Here is the protocol (source):
“Uniform sized fresh bulbs of Urginea indica Kunth (Fig. 2) were selected and their roots were removed completely with scalpel. Five different concentrations of Monosodium Glutamate were prepared, viz. 0.1g/l, 0.2g/l, 0.3g/l, 0.4g/l and 0.5g/l. The bulbs were then soaked discretely in different concentrations of Monosodium Glutamate for six hours, subsequently the bulbs were washed carefully with running tap water for few minutes. Finally, the treated bulbs were planted in the prepared plots to raise M1 Generation.”

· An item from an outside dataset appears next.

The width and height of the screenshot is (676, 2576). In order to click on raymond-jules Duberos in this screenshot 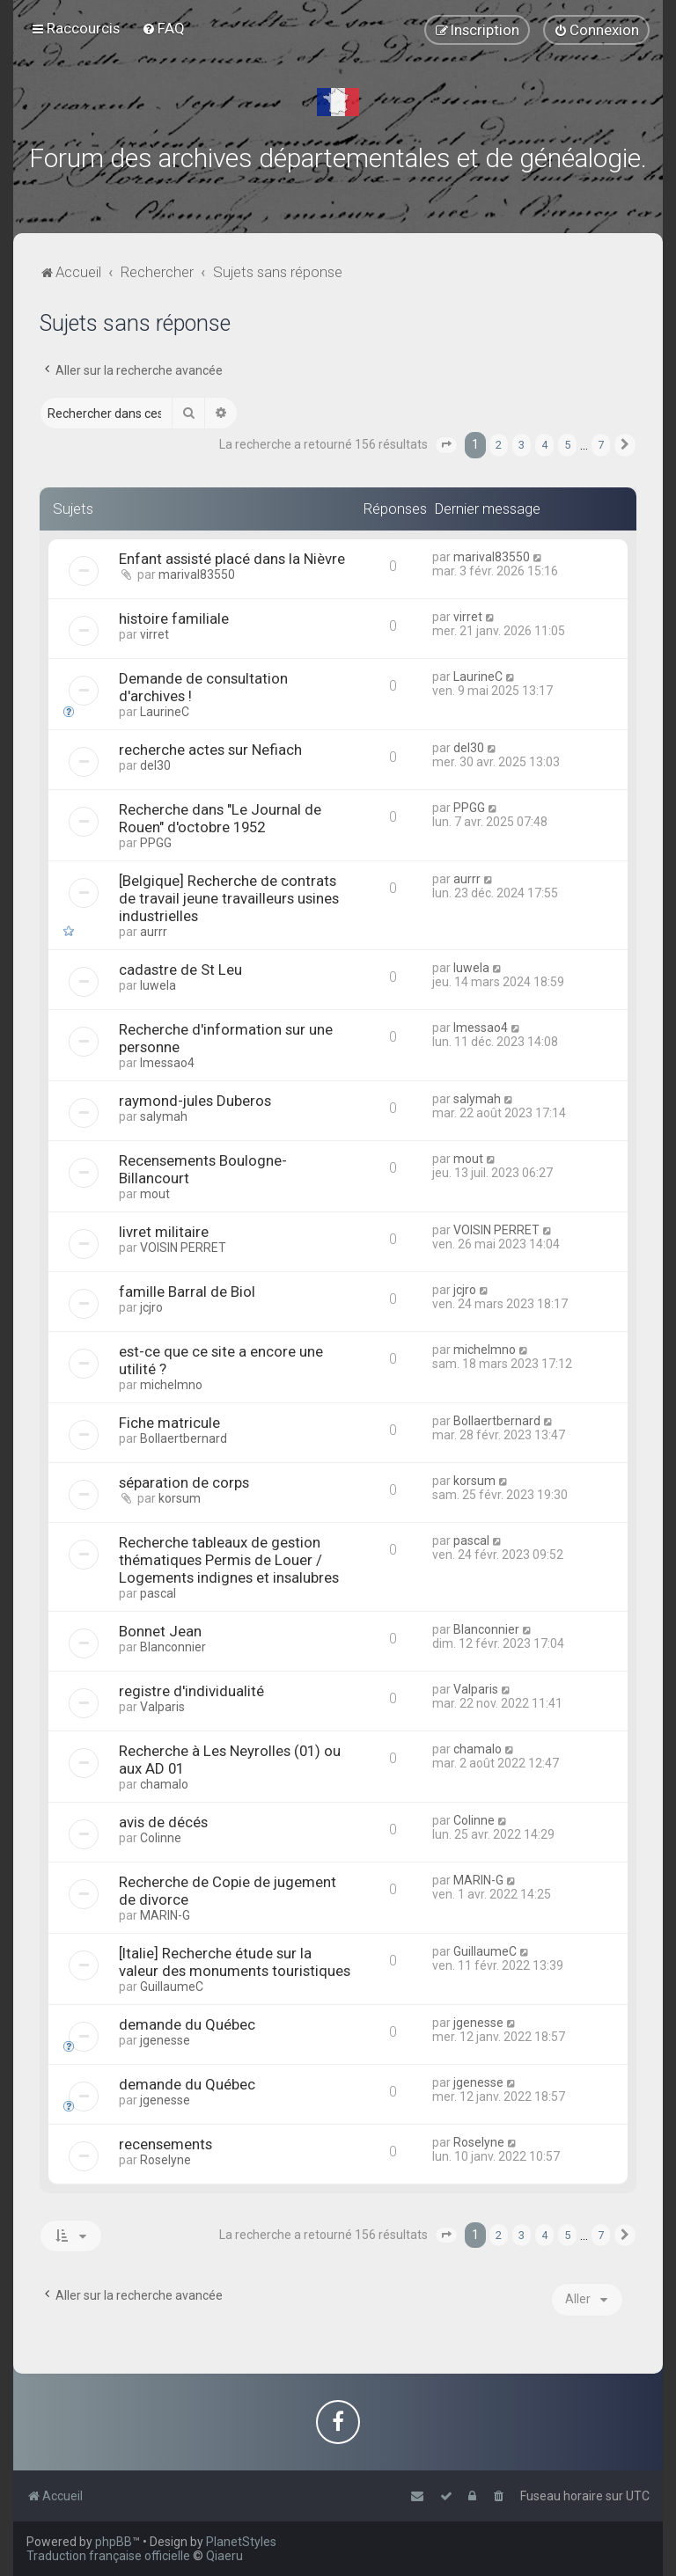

It’s interesting to note that more polyploids appeared in the second vegetative generation after soaking in msg (M2 vs M1). In this experiment, the lower concentration of .2g/l msg was the most successful in inducing polyploidy. Higher concentrations up to .5g/l were too mutagenic to efficiently generate polyploids. They end the paper with a discussion of the need to develop ideal msg concentrations for various different species. They subsequently made msg polyploids with another medicinal bulb Drimia indica (source). Protocols for the msg treatment of seeds and shoot tips should also be developed. Selecting out the polyploids generally involves looking for larger thicker leaves. Microscopes are used to count a more precise number of chromosomes. Sometimes recently converted polyploids are slower to get growing at the beginning, but they frequently end up outpacing diploids.
We have discussed some of the reasons to use polyploidy in breeding, such as restoring fertility to a newly created distant hybrid. The combination of polyploidy and hybridization is called allopolyploidy, which took place many times in crop domestications such as in sweet potato, wheat, peanut, quinoa, rutabaga and others. Another reason to generate polyploids that you may not hear about as much is to induce plasticity. The process of polyploidization, and strong stressors generally, cause genome shock to an organism. This can help a crop adapt to novel conditions, such as acclimatization to a new ecology. With continued cultivation and stabilization of the variety, plasticity will then decrease—the jumping genes are quieted into dormancy by epigenetic mechanisms. In the context of graft hybridization, plasticity is important because the genome instability promotes trait transfer from across the graft union. It may also help with increasing distant graft compatibility. The traditional recommendation has been to use hybrid seed for mentor grafting, again because of the genome instability. If for some reason hybrid seed isn’t able to be used, soaking seeds in msg could be an acceptable substitute. See this essay on for more information on the technique of graft hybridization.
Stay tuned for more discussions of simple DIY plant breeding techniques !
This has got be excited to stack methods and do msg treated + hybrid seed for mentor grafting, thanks for making that connection.
At risk of sounding really ignorant, I have to ask: how is it that safe substances such as cement powder and MSG can cause mutation so easily? I always thought that mutation was generally a really bad thing caused by dangerous radiation?